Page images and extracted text
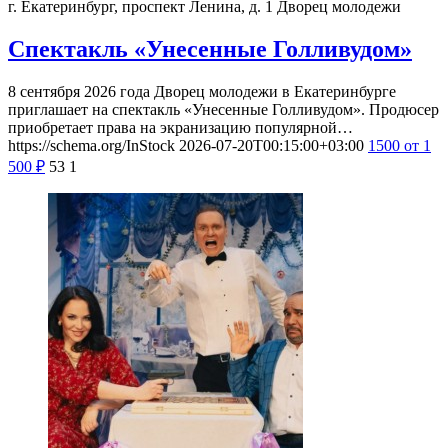
г. Екатеринбург, проспект Ленина, д. 1
Дворец молодежи
Спектакль «Унесенные Голливудом»
8 сентября 2026 года Дворец молодежи в Екатеринбурге
приглашает на спектакль «Унесенные Голливудом». Продюсер
приобретает права на экранизацию популярной…
https://schema.org/InStock
2026-07-20T00:15:00+03:00
1500
от 1
500
₽
53
1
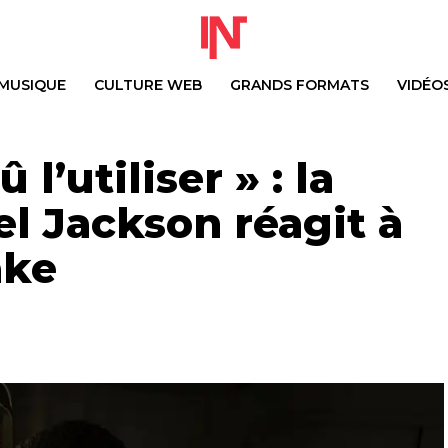
MUSIQUE
CULTURE WEB
GRANDS FORMATS
VIDÉO
 l’utiliser » : la
el Jackson réagit à
ake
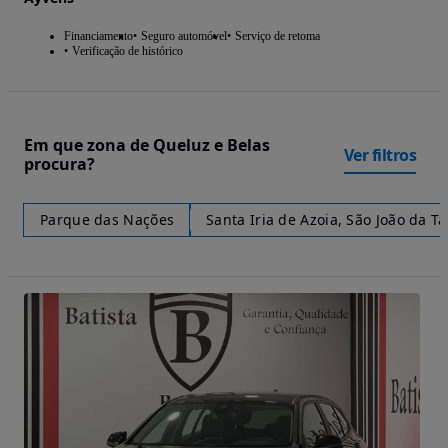
Financiamento
Seguro automóvel
Serviço de retoma
Verificação de histórico
Em que zona de Queluz e Belas
Ver filtros
procura?
Parque das Nações
Santa Iria de Azoia, São João da T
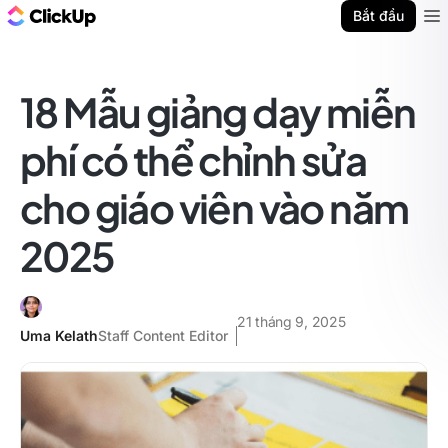
ClickUp Blog
Bắt đầu
Ope
18 Mẫu giảng dạy miễn
phí có thể chỉnh sửa
cho giáo viên vào năm
2025
21 tháng 9, 2025
Uma Kelath
Staff Content Editor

▸ Exercise
Lines from the one containing "Ver filtros" through the end of the entries above, both included, are to be written out exactly; no pictures and no other lines.

▸ Output of the task
Ver filtros
procura?
Parque das Nações
Santa Iria de Azoia, São João da T
ClickUp Blog
Bắt đầu
Ope
18 Mẫu giảng dạy miễn
phí có thể chỉnh sửa
cho giáo viên vào năm
2025
21 tháng 9, 2025
Uma Kelath
Staff Content Editor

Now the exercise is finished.